● **Dataset entries**:
——————

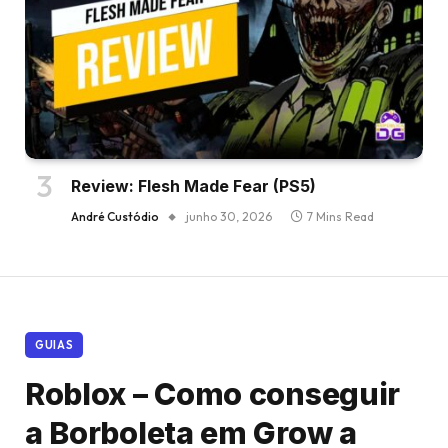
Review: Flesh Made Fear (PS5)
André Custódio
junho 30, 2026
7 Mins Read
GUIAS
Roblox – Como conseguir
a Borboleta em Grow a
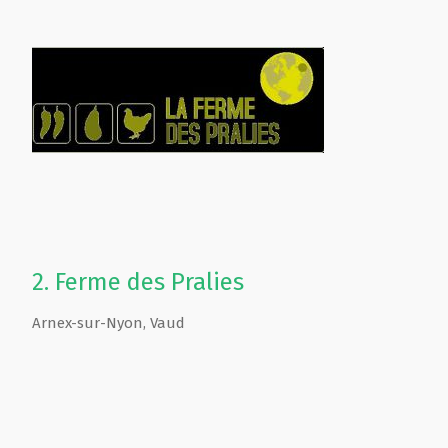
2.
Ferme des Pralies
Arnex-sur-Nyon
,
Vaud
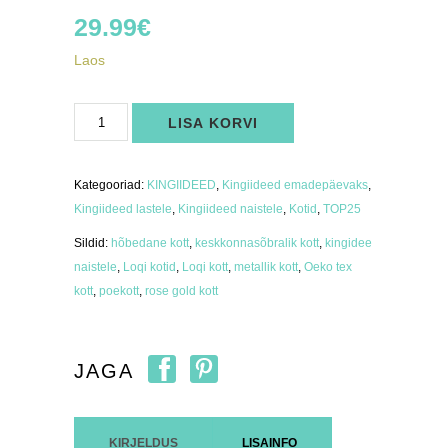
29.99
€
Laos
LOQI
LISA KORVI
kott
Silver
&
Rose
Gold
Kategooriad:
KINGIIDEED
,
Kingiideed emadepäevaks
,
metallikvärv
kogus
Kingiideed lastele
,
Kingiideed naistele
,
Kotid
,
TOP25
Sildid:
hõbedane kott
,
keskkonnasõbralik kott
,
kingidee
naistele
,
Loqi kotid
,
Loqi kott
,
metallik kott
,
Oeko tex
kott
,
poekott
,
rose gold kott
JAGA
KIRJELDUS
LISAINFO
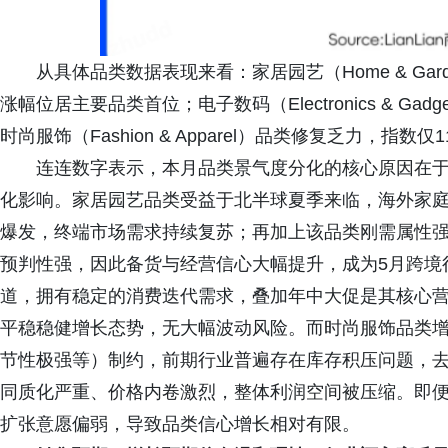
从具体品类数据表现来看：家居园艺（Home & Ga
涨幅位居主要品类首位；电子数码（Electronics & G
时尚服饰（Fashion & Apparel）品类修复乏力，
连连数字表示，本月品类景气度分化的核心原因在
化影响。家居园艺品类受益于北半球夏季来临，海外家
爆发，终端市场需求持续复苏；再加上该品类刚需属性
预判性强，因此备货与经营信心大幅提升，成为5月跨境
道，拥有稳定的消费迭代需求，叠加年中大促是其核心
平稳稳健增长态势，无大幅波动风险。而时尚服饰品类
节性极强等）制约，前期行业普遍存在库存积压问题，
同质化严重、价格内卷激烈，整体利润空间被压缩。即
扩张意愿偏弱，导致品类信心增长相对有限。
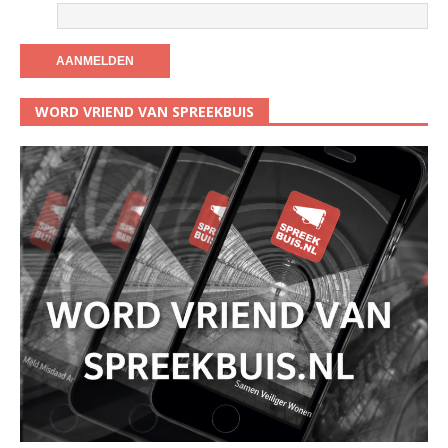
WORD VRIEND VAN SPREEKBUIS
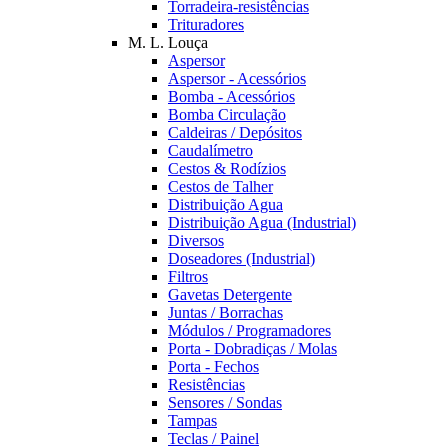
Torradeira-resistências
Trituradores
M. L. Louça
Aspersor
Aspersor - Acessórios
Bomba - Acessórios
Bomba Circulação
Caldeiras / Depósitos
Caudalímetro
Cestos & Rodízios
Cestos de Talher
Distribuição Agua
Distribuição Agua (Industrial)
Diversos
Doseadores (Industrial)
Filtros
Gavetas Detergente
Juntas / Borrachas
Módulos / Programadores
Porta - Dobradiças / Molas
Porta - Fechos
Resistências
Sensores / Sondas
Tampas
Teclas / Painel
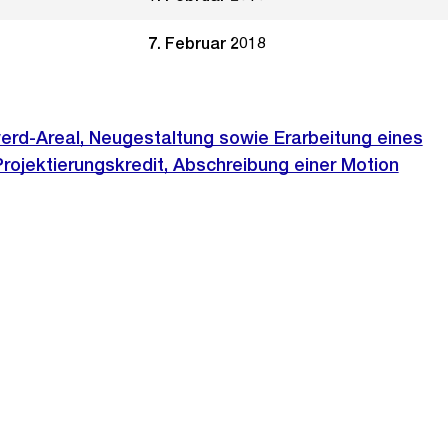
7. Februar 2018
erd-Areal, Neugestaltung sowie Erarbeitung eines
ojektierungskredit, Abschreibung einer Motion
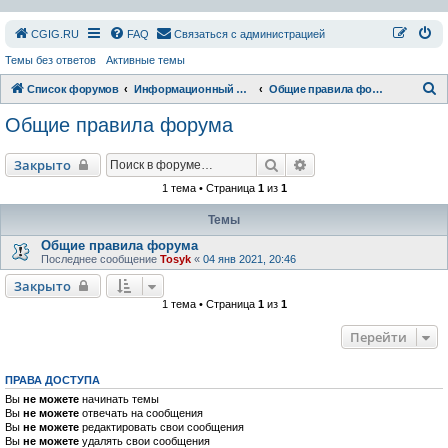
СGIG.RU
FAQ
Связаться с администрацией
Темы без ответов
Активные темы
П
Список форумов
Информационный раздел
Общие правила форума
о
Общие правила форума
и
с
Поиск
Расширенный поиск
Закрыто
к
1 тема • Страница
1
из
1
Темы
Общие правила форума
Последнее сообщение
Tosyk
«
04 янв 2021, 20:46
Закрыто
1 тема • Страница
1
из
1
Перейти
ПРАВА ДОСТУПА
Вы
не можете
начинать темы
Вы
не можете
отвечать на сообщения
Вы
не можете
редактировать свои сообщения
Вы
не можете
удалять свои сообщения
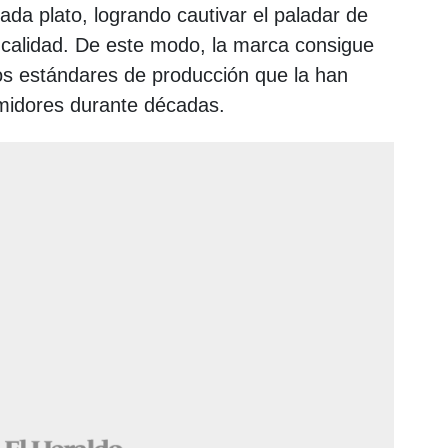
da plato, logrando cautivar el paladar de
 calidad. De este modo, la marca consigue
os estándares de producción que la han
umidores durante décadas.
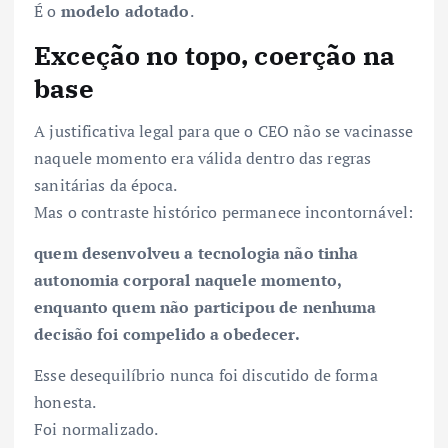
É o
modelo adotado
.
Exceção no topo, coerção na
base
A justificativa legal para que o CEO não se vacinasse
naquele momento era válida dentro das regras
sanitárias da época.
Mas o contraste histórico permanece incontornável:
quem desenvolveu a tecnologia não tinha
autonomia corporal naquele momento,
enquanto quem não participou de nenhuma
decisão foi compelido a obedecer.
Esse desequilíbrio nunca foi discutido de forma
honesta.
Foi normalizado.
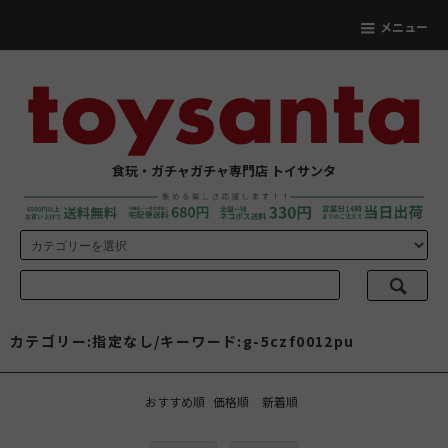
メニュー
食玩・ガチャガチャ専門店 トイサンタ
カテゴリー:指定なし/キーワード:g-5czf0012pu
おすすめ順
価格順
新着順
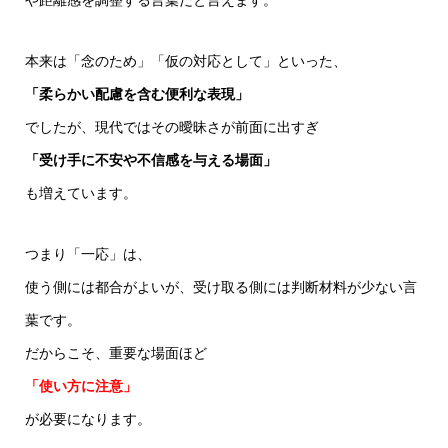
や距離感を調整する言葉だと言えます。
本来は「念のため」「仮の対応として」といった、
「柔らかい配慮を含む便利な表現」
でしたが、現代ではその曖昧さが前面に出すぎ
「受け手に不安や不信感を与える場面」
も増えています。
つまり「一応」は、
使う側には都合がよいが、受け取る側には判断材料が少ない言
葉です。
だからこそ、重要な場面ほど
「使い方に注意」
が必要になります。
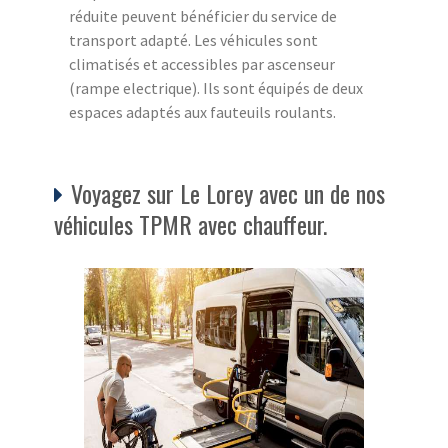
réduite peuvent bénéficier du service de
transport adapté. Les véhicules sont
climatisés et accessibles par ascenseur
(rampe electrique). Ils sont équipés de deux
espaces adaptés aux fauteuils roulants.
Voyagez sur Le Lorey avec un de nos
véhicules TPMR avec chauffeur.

——————

Return every entry above exactly as written, with no pictures included.

Review: Flesh Made Fear (PS5)
André Custódio
junho 30, 2026
7 Mins Read
GUIAS
Roblox – Como conseguir
a Borboleta em Grow a
2.
Ferme des Pralies
Arnex-sur-Nyon
,
Vaud
29.99
€
Laos
LOQI
LISA KORVI
kott
Silver
&
Rose
Gold
Kategooriad:
KINGIIDEED
,
Kingiideed emadepäevaks
,
metallikvärv
kogus
Kingiideed lastele
,
Kingiideed naistele
,
Kotid
,
TOP25
Sildid:
hõbedane kott
,
keskkonnasõbralik kott
,
kingidee
naistele
,
Loqi kotid
,
Loqi kott
,
metallik kott
,
Oeko tex
kott
,
poekott
,
rose gold kott
JAGA
KIRJELDUS
LISAINFO
从具体品类数据表现来看：家居园艺（Home & Ga
涨幅位居主要品类首位；电子数码（Electronics & G
时尚服饰（Fashion & Apparel）品类修复乏力，
连连数字表示，本月品类景气度分化的核心原因在
化影响。家居园艺品类受益于北半球夏季来临，海外家
爆发，终端市场需求持续复苏；再加上该品类刚需属性
预判性强，因此备货与经营信心大幅提升，成为5月跨境
道，拥有稳定的消费迭代需求，叠加年中大促是其核心
平稳稳健增长态势，无大幅波动风险。而时尚服饰品类
节性极强等）制约，前期行业普遍存在库存积压问题，
同质化严重、价格内卷激烈，整体利润空间被压缩。即
扩张意愿偏弱，导致品类信心增长相对有限。
WORD VRIEND VAN SPREEKBUIS
Torradeira-resistências
Trituradores
M. L. Louça
Aspersor
Aspersor - Acessórios
Bomba - Acessórios
Bomba Circulação
Caldeiras / Depósitos
Caudalímetro
Cestos & Rodízios
Cestos de Talher
Distribuição Agua
Distribuição Agua (Industrial)
Diversos
Doseadores (Industrial)
Filtros
Gavetas Detergente
Juntas / Borrachas
Módulos / Programadores
Porta - Dobradiças / Molas
Porta - Fechos
Resistências
Sensores / Sondas
Tampas
Teclas / Painel
7. Februar 2018
erd-Areal, Neugestaltung sowie Erarbeitung eines
ojektierungskredit, Abschreibung einer Motion
СGIG.RU
FAQ
Связаться с администрацией
Темы без ответов
Активные темы
П
Список форумов
Информационный раздел
Общие правила форума
о
Общие правила форума
и
с
Поиск
Расширенный поиск
Закрыто
к
1 тема • Страница
1
из
1
Темы
Общие правила форума
Последнее сообщение
Tosyk
«
04 янв 2021, 20:46
Закрыто
1 тема • Страница
1
из
1
Перейти
ПРАВА ДОСТУПА
Вы
не можете
начинать темы
Вы
не можете
отвечать на сообщения
Вы
не можете
редактировать свои сообщения
Вы
не можете
удалять свои сообщения
da plato, logrando cautivar el paladar de
 calidad. De este modo, la marca consigue
os estándares de producción que la han
umidores durante décadas.
É o
modelo adotado
.
Exceção no topo, coerção na
base
A justificativa legal para que o CEO não se vacinasse
naquele momento era válida dentro das regras
sanitárias da época.
Mas o contraste histórico permanece incontornável:
quem desenvolveu a tecnologia não tinha
autonomia corporal naquele momento,
enquanto quem não participou de nenhuma
decisão foi compelido a obedecer.
Esse desequilíbrio nunca foi discutido de forma
honesta.
Foi normalizado.
メニュー
食玩・ガチャガチャ専門店 トイサンタ
カテゴリー:指定なし/キーワード:g-5czf0012pu
おすすめ順
価格順
新着順
や距離感を調整する言葉だと言えます。
本来は「念のため」「仮の対応として」といった、
「柔らかい配慮を含む便利な表現」
でしたが、現代ではその曖昧さが前面に出すぎ
「受け手に不安や不信感を与える場面」
も増えています。
つまり「一応」は、
使う側には都合がよいが、受け取る側には判断材料が少ない言
葉です。
だからこそ、重要な場面ほど
「使い方に注意」
が必要になります。
réduite peuvent bénéficier du service de
transport adapté. Les véhicules sont
climatisés et accessibles par ascenseur
(rampe electrique). Ils sont équipés de deux
espaces adaptés aux fauteuils roulants.
Voyagez sur Le Lorey avec un de nos
véhicules TPMR avec chauffeur.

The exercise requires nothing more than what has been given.